Problem requirements
Please return the listing below from the line with "piuranos mediante exitosos" through its last line, exactly, and include nothing else.

Record excerpts
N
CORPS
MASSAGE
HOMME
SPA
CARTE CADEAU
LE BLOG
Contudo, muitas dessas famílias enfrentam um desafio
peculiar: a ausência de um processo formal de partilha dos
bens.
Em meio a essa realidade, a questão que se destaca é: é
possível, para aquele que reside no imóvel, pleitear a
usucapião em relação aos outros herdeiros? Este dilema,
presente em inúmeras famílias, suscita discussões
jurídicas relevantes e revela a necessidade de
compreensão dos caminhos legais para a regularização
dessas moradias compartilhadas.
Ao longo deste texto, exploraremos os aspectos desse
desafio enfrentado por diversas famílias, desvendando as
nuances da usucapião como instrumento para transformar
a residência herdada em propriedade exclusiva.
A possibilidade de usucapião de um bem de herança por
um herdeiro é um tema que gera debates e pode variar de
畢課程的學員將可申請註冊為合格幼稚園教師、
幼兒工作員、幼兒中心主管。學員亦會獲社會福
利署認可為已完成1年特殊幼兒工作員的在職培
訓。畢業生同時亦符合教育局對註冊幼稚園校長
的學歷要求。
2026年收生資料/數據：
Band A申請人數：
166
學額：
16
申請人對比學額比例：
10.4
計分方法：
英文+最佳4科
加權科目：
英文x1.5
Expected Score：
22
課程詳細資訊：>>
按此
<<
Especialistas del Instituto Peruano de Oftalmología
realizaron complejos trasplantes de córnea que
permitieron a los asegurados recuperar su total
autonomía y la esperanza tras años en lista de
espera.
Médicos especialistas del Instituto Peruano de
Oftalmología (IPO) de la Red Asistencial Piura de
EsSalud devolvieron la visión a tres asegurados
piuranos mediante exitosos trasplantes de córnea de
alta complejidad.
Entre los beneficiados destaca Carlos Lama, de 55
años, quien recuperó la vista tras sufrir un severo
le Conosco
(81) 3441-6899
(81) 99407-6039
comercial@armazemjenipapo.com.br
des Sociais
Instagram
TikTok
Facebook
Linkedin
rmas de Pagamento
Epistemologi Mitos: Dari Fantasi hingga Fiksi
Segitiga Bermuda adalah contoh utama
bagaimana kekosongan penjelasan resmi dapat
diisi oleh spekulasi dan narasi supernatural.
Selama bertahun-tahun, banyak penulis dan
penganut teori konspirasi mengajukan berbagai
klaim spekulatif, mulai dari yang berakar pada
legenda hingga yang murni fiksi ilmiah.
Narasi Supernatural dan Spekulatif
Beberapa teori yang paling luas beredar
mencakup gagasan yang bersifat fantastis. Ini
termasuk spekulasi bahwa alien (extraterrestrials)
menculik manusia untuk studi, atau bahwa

Written response
piuranos mediante exitosos trasplantes de córnea de
alta complejidad.
Entre los beneficiados destaca Carlos Lama, de 55
años, quien recuperó la vista tras sufrir un severo
le Conosco
(81) 3441-6899
(81) 99407-6039
comercial@armazemjenipapo.com.br
des Sociais
Instagram
TikTok
Facebook
Linkedin
rmas de Pagamento
Epistemologi Mitos: Dari Fantasi hingga Fiksi
Segitiga Bermuda adalah contoh utama
bagaimana kekosongan penjelasan resmi dapat
diisi oleh spekulasi dan narasi supernatural.
Selama bertahun-tahun, banyak penulis dan
penganut teori konspirasi mengajukan berbagai
klaim spekulatif, mulai dari yang berakar pada
legenda hingga yang murni fiksi ilmiah.
Narasi Supernatural dan Spekulatif
Beberapa teori yang paling luas beredar
mencakup gagasan yang bersifat fantastis. Ini
termasuk spekulasi bahwa alien (extraterrestrials)
menculik manusia untuk studi, atau bahwa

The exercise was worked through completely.